■ Directions for this task
In the records that follow, find each line containing "Notifications" and copy it.

(Source data)
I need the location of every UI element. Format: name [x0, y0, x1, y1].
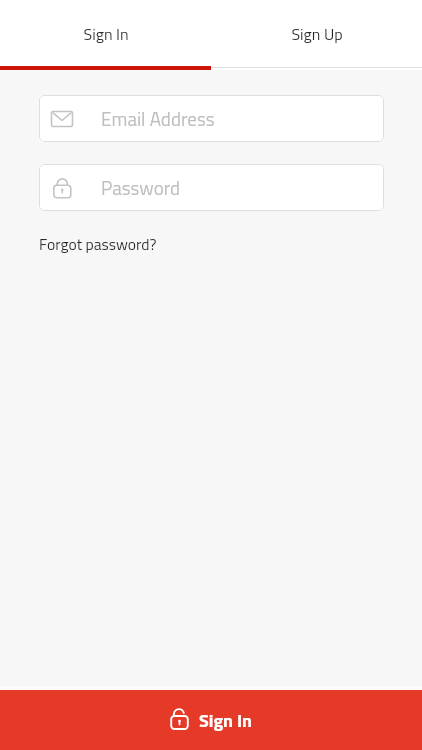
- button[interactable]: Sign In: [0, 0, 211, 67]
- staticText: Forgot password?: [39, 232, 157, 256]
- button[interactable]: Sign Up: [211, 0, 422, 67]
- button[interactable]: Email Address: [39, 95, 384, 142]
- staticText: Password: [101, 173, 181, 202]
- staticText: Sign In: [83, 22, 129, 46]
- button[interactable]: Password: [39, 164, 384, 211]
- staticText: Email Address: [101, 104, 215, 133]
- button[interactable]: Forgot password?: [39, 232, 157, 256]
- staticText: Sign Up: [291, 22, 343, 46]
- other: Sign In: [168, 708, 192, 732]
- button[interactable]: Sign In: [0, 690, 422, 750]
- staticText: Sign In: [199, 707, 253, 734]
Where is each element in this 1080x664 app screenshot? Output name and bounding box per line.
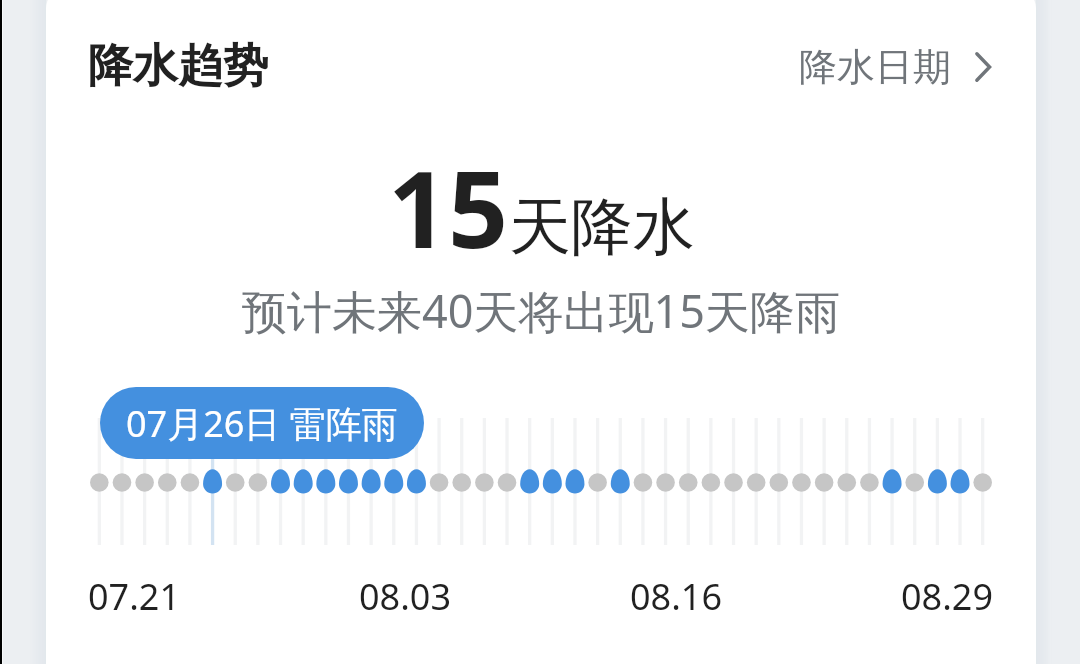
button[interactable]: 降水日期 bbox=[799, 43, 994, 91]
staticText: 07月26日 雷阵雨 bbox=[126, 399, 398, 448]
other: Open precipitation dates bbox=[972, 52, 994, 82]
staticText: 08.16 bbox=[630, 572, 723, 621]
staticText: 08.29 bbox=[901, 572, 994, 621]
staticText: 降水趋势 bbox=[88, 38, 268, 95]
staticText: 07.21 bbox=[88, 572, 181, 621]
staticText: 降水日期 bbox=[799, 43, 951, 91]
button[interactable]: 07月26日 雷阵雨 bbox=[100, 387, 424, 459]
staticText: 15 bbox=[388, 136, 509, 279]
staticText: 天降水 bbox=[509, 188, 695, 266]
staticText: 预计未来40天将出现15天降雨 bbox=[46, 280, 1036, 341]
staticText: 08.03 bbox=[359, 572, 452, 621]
==
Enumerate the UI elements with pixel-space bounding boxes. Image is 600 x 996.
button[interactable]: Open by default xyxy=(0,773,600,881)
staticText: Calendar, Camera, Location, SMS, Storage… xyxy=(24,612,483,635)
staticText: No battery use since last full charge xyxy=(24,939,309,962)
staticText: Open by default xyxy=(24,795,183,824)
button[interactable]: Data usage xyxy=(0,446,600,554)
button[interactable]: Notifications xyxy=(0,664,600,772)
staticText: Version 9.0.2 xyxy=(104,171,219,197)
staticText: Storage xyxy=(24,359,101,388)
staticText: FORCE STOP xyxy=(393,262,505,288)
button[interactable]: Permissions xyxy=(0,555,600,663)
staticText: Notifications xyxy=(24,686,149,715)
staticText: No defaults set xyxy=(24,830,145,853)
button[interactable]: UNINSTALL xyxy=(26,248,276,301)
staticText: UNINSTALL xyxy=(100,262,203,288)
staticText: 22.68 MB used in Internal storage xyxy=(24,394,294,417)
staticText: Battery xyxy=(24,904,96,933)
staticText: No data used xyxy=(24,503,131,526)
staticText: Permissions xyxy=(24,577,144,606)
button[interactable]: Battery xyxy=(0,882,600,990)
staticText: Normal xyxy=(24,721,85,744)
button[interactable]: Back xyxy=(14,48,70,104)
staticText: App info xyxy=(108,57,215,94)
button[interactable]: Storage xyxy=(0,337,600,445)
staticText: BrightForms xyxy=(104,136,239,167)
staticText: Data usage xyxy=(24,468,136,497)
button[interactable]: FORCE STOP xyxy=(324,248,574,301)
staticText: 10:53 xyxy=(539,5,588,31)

■ Task response
button[interactable]: Notifications xyxy=(0,664,600,772)
staticText: Notifications xyxy=(24,686,149,715)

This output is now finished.